The Sweep1 command fits a surface through a series of profile curves that define the surface cross-sections and one curve that defines a surface edge.

Steps

1. Select a single rail curve.
2. Select cross-section curves in the order that the surface will pass through them.

Note

Select open curves near the same ends.
For closed curves, adjust the curve seams.

Tips

To create a single surface, the cross-section curves need to be compatible. If you use the Refit within option, the cross-section curves are refit with compatible cubic splines.
If you do not use the Refit within option, the cross-section curves are made compatible by degree elevation and knot addition. (The original curves are not modified.) You can specify the fitting tolerance for the cross-section curves with the Refit within option, but the fitting tolerance for the rail curve is controlled by Document Properties > Units > Absolute tolerance.
With closed rail curves, the first cross-section curve you select is added to the end of the list if you choose to create a closed surface.

Sweep 1 Rail Options

Style

The Freeform and Roadlike options determine how the frames along the rail are made. In many cases, the resulting surface is the same with all options.

Freeform

The cross-section curve rotates to maintain its angle to the rail throughout the sweep. The Freeform option generally uses the rail-tangent cross-rail curvature direction.

Roadlike Top / Right / Front

Sweep1 Roadlike options calculate the way cross-sections are propagated along the rail based on the tangent direction of the rail and a fixed direction specific to the option.
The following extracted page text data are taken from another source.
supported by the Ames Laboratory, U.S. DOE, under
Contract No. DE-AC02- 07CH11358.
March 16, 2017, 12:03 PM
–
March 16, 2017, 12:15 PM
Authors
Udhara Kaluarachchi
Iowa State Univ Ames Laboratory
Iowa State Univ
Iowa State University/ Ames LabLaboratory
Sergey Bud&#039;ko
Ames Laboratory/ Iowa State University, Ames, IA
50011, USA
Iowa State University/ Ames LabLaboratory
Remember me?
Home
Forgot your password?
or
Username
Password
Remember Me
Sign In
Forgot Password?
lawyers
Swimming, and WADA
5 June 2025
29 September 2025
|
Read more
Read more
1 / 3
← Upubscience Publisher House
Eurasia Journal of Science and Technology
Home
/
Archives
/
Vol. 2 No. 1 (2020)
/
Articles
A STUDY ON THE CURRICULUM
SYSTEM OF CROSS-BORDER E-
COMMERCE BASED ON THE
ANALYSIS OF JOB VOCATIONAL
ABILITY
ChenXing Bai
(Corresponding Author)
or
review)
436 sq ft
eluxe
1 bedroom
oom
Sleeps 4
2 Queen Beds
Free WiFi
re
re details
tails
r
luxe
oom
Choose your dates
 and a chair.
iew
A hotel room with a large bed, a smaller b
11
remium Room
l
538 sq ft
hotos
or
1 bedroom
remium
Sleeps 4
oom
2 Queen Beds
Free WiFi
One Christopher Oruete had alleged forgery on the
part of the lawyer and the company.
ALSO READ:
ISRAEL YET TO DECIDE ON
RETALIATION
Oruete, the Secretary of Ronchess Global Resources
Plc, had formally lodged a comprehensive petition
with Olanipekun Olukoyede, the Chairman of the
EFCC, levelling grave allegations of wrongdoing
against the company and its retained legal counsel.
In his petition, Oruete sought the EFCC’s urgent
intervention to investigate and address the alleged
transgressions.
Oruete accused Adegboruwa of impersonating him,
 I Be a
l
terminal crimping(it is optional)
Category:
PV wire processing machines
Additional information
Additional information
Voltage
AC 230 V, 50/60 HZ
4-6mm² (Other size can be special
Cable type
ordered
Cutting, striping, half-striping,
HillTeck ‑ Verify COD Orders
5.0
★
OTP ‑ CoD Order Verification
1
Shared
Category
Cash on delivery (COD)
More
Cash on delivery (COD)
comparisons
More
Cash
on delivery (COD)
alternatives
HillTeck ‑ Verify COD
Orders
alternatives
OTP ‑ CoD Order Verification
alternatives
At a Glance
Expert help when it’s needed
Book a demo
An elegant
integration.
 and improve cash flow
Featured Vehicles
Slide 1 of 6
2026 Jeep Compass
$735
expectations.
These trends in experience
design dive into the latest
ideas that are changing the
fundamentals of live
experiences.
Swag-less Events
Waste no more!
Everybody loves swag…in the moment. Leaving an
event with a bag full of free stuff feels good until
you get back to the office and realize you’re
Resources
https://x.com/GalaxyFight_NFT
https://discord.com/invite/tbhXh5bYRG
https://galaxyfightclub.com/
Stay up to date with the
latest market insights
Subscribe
Roadlike Top sets the fixed direction as world z, Front uses world y and Right uses world x.

Technical notes

To determine the movement of a cross-section, one frame is found at an existing cross-section location and another is calculated at the desired location along the rail. The difference between those frames defines the movement of the cross-section.
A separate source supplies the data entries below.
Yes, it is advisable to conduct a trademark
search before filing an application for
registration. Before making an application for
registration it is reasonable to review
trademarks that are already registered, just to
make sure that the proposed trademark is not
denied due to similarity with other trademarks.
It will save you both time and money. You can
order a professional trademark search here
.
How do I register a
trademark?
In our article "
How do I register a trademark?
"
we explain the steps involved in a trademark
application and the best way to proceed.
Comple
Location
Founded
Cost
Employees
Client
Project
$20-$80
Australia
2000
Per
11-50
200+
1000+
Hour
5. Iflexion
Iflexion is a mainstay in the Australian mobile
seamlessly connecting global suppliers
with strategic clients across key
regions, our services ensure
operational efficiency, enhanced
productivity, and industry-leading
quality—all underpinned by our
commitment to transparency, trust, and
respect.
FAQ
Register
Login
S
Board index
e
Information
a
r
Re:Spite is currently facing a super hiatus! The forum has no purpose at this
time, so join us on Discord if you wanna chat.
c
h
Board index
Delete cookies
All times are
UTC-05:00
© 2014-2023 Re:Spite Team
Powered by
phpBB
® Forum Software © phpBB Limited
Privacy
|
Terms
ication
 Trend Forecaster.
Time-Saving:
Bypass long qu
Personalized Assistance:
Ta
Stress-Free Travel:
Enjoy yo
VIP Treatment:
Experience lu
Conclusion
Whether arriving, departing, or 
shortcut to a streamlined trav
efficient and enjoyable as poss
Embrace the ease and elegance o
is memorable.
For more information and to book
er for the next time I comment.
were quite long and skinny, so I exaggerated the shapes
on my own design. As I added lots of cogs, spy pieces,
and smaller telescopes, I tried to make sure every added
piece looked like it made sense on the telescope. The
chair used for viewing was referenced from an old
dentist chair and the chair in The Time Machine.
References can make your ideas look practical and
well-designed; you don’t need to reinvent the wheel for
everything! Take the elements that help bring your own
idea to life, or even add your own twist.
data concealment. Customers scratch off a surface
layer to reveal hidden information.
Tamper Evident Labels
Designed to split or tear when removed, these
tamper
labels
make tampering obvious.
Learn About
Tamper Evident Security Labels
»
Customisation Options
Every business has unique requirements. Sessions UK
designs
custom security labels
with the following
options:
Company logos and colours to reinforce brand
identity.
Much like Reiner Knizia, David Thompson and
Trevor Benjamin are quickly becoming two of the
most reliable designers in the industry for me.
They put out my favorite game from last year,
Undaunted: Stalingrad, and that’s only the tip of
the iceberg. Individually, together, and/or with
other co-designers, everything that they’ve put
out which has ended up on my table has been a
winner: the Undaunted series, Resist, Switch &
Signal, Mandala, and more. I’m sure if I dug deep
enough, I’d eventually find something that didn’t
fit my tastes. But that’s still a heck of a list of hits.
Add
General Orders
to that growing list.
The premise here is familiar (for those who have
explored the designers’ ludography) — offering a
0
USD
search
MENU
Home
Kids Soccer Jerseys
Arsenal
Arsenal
A frame is a 3-D point and three direction vectors. It can be drawn as something that looks like the Rhino world axes icon. It describes a unique coordinate system in space.

The frames are found like this:

1. The rail tangent and the fixed direction vector (if they are not parallel) define a plane. The cross product of the tangent vector and the fixed direction produces the normal vector of that plane (frame x) perpendicular to both of the input vectors.
2. The cross product of frame x and the rail tangent produces another vector, frame y, perpendicular to the tangent and frame x.
3. Taking the rail tangent as frame z, there is a unique 3d frame at a specific location along the rail with its mutually perpendicular x, y and z coordinate directions.
4. The rotation and translation between two of those frames determines how a cross-section will be moved from one location on the rail to another.

If the rail tangent and the arbitrary vector are parallel, they do not define a plane and the cross product does not produce a vector, so the frame is under-defined, and it will twist around the rail tangent since that is the only defined information.

For the Right and Front options, the same orientation rules apply with respect to those construction planes.

Align with surface (surface edge as rail only)

If the rail is a surface edge, the cross-section curve will twist with the surface edge. If the shapes are tangent to the surface, the new surface should also be tangent.

Align with surface on.

Align with surface off.

Closed sweep

The Closed sweep option creates a closed surface, continuing the surface past the last curve around to the first curve.

Note: This option is only available after you select two cross-section curves.

Global shape blending

The sweep is linearly blended from one end to the other, creating sweeps that taper from one cross-section curve to the other. Otherwise, the sweep stays constant at the ends and changes more rapidly in the middle.

Global shape blending on.

Global shape bending off.

Untrimmed miters

If the sweep creates a polysurface with kinks, the component surfaces will be untrimmed.

Untrimmed Miters on.

Untrimmed Miters off.

Cross-section curve options

Align Shapes

Allows reversing the direction of the cross-section curves.

Do not simplify

Creates the sweep without doing anything to the shape curves.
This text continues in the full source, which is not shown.